# Gas: Buck Five per Litre In TO



## Wardo (Feb 5, 2010)

That’s cheaper than a Bottle of Old Sailor cost at the LCBO circa 1974.


----------



## gtrguy (Jul 6, 2006)

Fucking Liberals...


----------



## Guest (Nov 26, 2018)

My wife just got back from shopping in Georgetown. $0.99/ltr.


----------



## rollingdam (May 11, 2006)

Ottawa 96.9


----------



## Wardo (Feb 5, 2010)

Well ok but $1.05 per litre is still cheaper than rot gut wine was in the 70s. Gotta look for the positives in life ... lol


----------



## Guest (Nov 26, 2018)

Water is 3 times the price of gas when you buy water in bottles.


----------



## greco (Jul 15, 2007)

Wardo said:


> ...rot gut wine was in the 70s.


----------



## Wardo (Feb 5, 2010)

Player99 said:


> Water is 3 times the price of gas when you buy water in bottles.

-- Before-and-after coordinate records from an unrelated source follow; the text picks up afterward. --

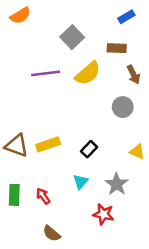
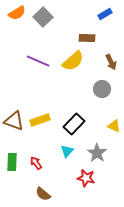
gray square: (72, 37) -> (43, 17), moved
brown rectangle: (117, 48) -> (87, 38), moved
purple line: (46, 73) -> (38, 61), turned 30
black rectangle: (89, 149) -> (74, 124), size x1.5

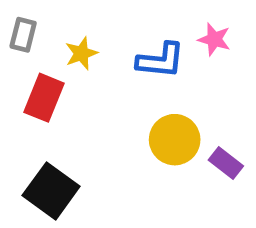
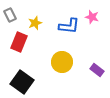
gray rectangle: (23, 35) -> (10, 15), turned -40
yellow circle: (175, 140) -> (62, 62), moved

Keynesian economics probably accounts for that somehow.


----------



## Wardo (Feb 5, 2010)

greco said:


>


Draino does less damage to copper pipes than that stuff.


----------



## Guitar101 (Jan 19, 2011)

Wardo said:


> That’s cheaper than a Bottle of Old Sailor cost at the LCBO circa 1974.

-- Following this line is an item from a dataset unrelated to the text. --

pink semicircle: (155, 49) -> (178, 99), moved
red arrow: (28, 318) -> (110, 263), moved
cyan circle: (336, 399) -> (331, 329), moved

Here's an Old Sailor wine story for you. Circa 1968, our teen band was putting on chaperoned dances for the teens in town at the old Orange Hall in Port Hope. They were well attended by the local teens and of course, no drinking was allowed. We made about $15 each for playing for the night. Many years later, I find out from our friend Sam that he had gotten an older friend of his to buy him a case of Old Sailor and he sold it at the door when the older teens where paying their admission, He kept the case under the table with a tablecloth on it. We never knew a thing. The bugger made more money than we did. I think the Old Sailor was $12 for a case of 12 if I'm not mistaken. Now there's a entrepreneur for you. Oh ya, In-A-Gadda-da-Vida was our closing song. Great time to be a kid.


----------



## Robert1950 (Jan 21, 2006)

Oh, hum. 91.9 in Edmonton


----------



## Wardo (Feb 5, 2010)

Guitar101 said:


> Here's an Old Sailor wine story for you. Circa 1968, our teen band was putting on chaperoned dances for the teens in town at the old Orange Hall in Port Hope. They were well attended by the local teens and of course, no drinking was allowed. We made about $15 each for playing for the night. Many years later, I find out from our friend Sam that he had gotten an older friend of his to buy him a case of Old Sailor and he sold it at the door when the older teens where paying their admission, He kept the case under the table with a tablecloth on it. We never knew a thing. The bugger made more money than we did. I think the Old Sailor was $12 for a case of 12 if I'm not mistaken. Now there's a entrepreneur for you. Oh ya, In-A-Gadda-da-Vida was our closing song. Great time to be a kid.


... lol

Around 72 or 3 I was at Sibbalds Point on May 24 and some guy had bought a case of that crap intending work his way through it over the weekend but by Sunday afternoon he was just layin on the ground bubblin.


----------



## Robert1950 (Jan 21, 2006)

I'm old enough to remember Cdn Wine for under $.90 a bottle


----------



## greco (Jul 15, 2007)

Robert1950 said:


> Oh, hum. 91.9 in Edmonton


Reasonable price...
Cold Duck or Old Sailor?


----------



## Wardo (Feb 5, 2010)

Robert1950 said:


> I'm old enough to remember Cdn Wine for under $.90 a bottle


And back then they had a winter grade wine with anti-freeze in it but, like sales of domestic sedans from the big three, side road tours ain't what they were so they don't seem to be doing that anymore.


----------



## Wardo (Feb 5, 2010)

lmao @ cold duck, that crap was being consumed in mass quantities when I saw Yes at the Gardens.


----------



## greco (Jul 15, 2007)

I love wine threads! 

So informative.


----------



## Wardo (Feb 5, 2010)

Thunderbird !!! Guaranteed to tickle your innards .. lol


----------



## greco (Jul 15, 2007)

Wardo said:


> Thunderbird !!!


----------



## Wardo (Feb 5, 2010)

Aren't they all made by Gallo; although Gallo probably don't want to talk about it.


----------



## greco (Jul 15, 2007)

Wardo said:


> Aren't they all made by Gallo; although Gallo probably don't want to talk about it.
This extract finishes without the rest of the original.